Tuesday, November 22, 2005

What is this "contentment" of which you speak?

Yesterday I had to go measure the space for the refrigerator in the new house because we might have some family donate one for us (HALLELUJAH). It definitely felt more "mine" than ever. Of course I've begun the process of remaking the home in my mind - colors and furniture arrangements, improvements and eventual remodeling. The thought of change is making it hard to keep things the same in other areas. I mean, when you're standing in the grocery store aisle thinking about trying new brands of dressing just because? Problems.

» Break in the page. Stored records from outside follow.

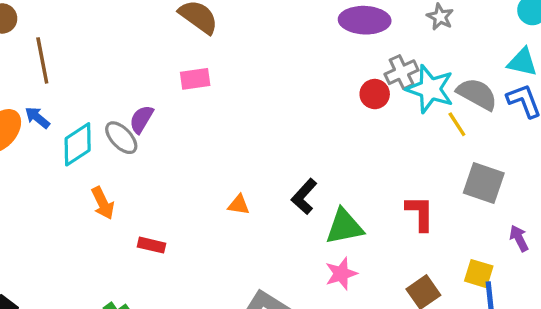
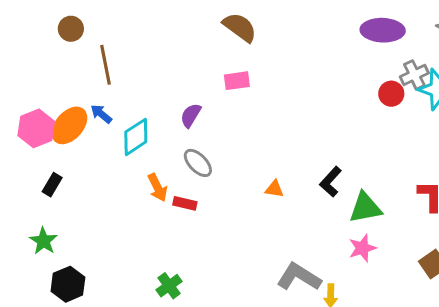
gray ellipse: (121, 138) -> (198, 163), moved
red rectangle: (151, 245) -> (185, 203), moved

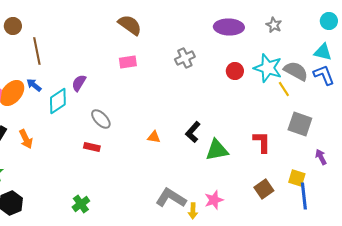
gray cross: (414, 75) -> (185, 58), moved
purple semicircle: (191, 115) -> (79, 83), moved
orange arrow: (157, 188) -> (26, 139), moved
pink star: (362, 248) -> (214, 200), moved

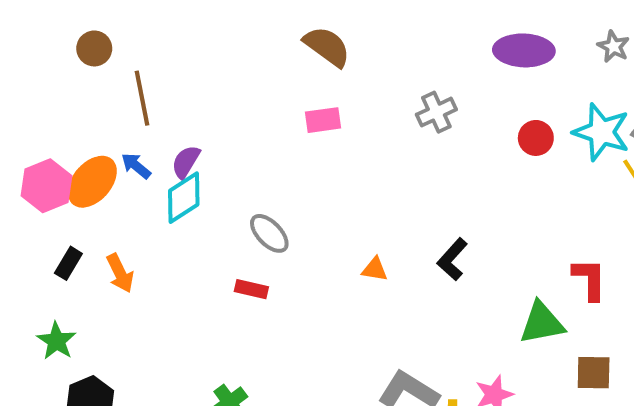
purple semicircle: (79, 83) -> (186, 162), moved
green triangle: (217, 150) -> (542, 323), moved
brown square: (264, 189) -> (594, 373), turned 36

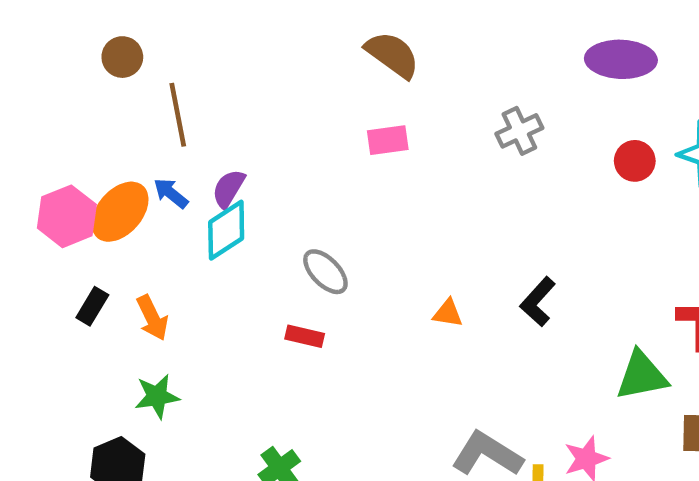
green star: (56, 341) -> (157, 396), moved, turned 30

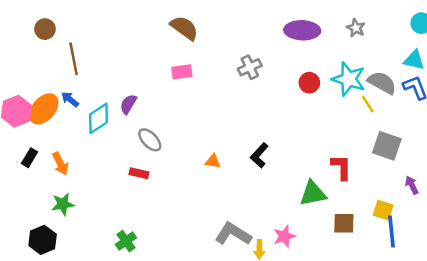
purple semicircle: (229, 189) -> (128, 104), moved

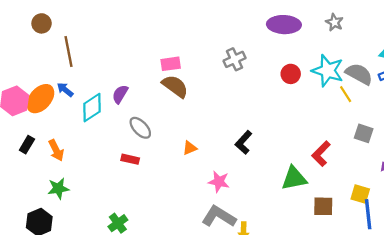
brown semicircle: (184, 28) -> (175, 86), moved
gray square: (387, 146) -> (364, 133), size x0.7
orange triangle: (213, 161) -> (190, 148), moved, turned -32
red L-shape: (342, 167) -> (321, 154), turned -135
pink star: (284, 236) -> (219, 182), moved, turned 30

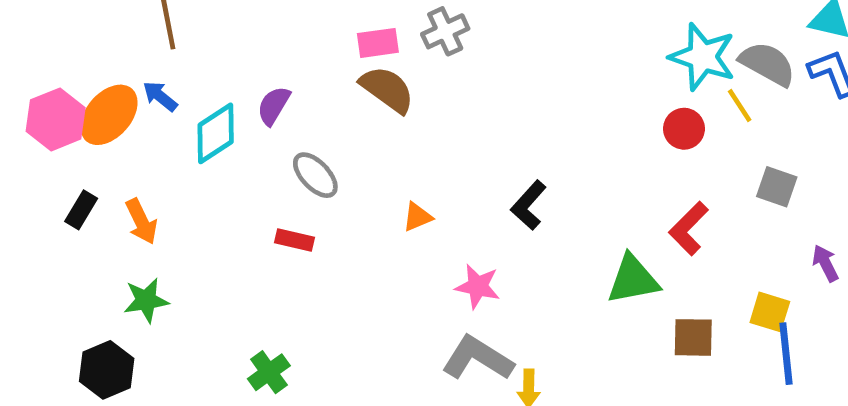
gray cross: (235, 59) -> (445, 31), moved
red circle: (291, 74) -> (684, 129), moved

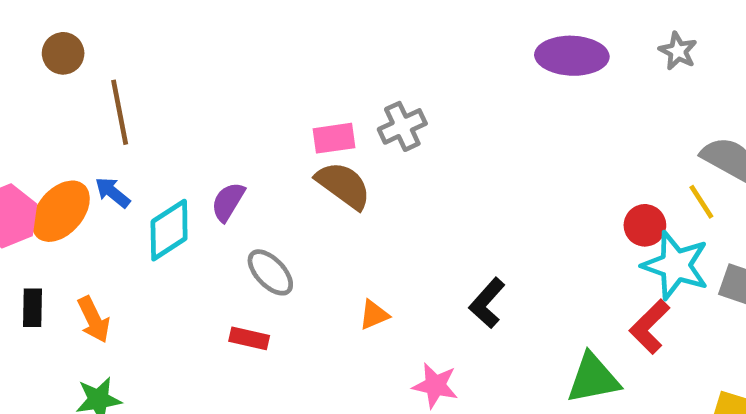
cyan star: (703, 57) -> (676, 265), moved
black rectangle: (81, 210) -> (32, 308), turned -30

Change is addictive once you get started. Changing my hair color made me happy; maybe it's time to change the cut? Length? Go for bald? [Enter "Danger," stage right] With the onslaught of the holidays and the work projects piling up and the move - it's just a lot to NOT think about. There's so much potential for good change, but it's definitely possible to go off the deep end.

Living in a "makeover" society doesn't help. In true American form, we don't change one thing, WE DO IT ALL, BABY! Every room is redone, every outward facet of our appearance is "improved" and pretty soon, our life is so different that they really did change the entire thing as they promised. I remember being taught in science classes to only change one variable at a time (for the most part) in order to understand the impact of each change. Does that mean we should all scientifically experiment with our lives all the time? Or is it just that it's "experts" making 20 changes at one to What Not to Wear participants, so that's why all those changes work? And how do I get me some of that vast expenditure on makeover shows, hmmm?

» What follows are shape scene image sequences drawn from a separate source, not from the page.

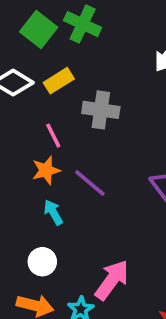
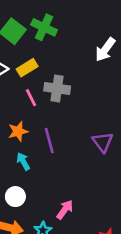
pink line: (53, 136) -> (31, 98), moved
purple line: (90, 183) -> (49, 141), turned 35
pink arrow: (112, 280) -> (65, 210), size x0.7

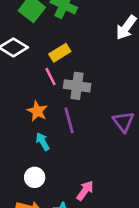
yellow rectangle: (27, 68) -> (60, 53), moved
gray cross: (57, 89) -> (77, 86), moved
orange star: (18, 131) -> (37, 111), turned -30

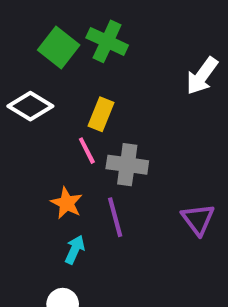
yellow rectangle: (60, 53) -> (101, 114), turned -36
cyan arrow: (43, 142) -> (75, 250), turned 54

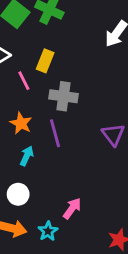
pink line: (87, 151) -> (24, 81), moved

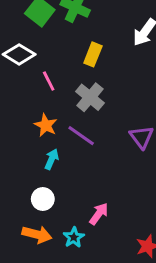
yellow rectangle: (45, 61) -> (93, 54), moved
gray cross: (64, 96) -> (90, 97), turned 32
purple line: (55, 133) -> (81, 136), turned -40

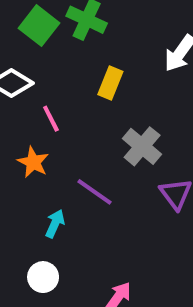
gray cross: (90, 97) -> (142, 146), moved
orange star: (46, 125) -> (33, 162), moved

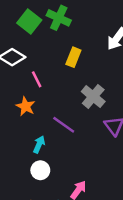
white circle: (43, 277) -> (40, 170), moved

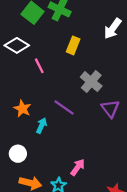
orange star: (26, 106) -> (22, 109), moved
white circle: (40, 170) -> (18, 154), moved

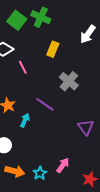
purple triangle: (110, 109) -> (86, 127), moved
pink arrow: (78, 167) -> (63, 165), moved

Where does contentment fit into all this? That's not a word you hear a lot in American culture, I don't think. I guess because of the ubiquity of the marketing machine, it's hard to get a moment of media in which we aren't exhorted to want better household cleaning tools, faster internet service, or more volumizing hair products. Not helping matters is that, at least on a smaller scale, I like change. I'm always looking for something new for dinner, for my skin regimen, heck, for my desktop background! My dad used to say that he could eat a good ham and cheese sandwich every day for the rest of his life and be perfectly content. I won't let myself order the same thing twice at the Cheesecake Factory because the grass is always greener on the other side of the menu.

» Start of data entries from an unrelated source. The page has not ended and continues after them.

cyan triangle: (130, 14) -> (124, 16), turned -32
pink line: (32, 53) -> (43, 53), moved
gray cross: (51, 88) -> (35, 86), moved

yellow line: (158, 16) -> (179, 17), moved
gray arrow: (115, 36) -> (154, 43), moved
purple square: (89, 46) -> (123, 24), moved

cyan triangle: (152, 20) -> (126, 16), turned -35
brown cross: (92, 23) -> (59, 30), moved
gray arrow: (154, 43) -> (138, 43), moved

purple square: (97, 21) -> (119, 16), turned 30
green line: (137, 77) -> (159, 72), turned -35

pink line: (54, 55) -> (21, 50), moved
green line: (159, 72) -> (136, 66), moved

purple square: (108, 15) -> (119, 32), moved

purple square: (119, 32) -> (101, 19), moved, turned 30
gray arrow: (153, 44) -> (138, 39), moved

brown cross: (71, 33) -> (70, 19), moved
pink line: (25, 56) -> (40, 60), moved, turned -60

This makes me contentment challenged, but probably no more than any of us. We live in a world with high humidity - do you think we'll ever stop working toward that product that makes our hair have volume but not frizz? If you answered yes you don't know a)women, b)the beauty industry, c)humanity, and d)jack. It's gotten us this far, developing lightweight fabrics that insulate in the Himalayas, better graphics for our movies, and the internet, through which you read all this drivel every day. It's not all bad. I just wish I understood where the line is between contentment and that perfect pomade.

If contentment is anything like this, then maybe I should look into it.


Neil said...

i made a new blog!

Plankiest said...

Chica, you blow my head off! There was more thought-provoking material in there than I could come up with in a week! I seriously think I am going to go for a second helping of that. (Need to practice for Thanksgiving.)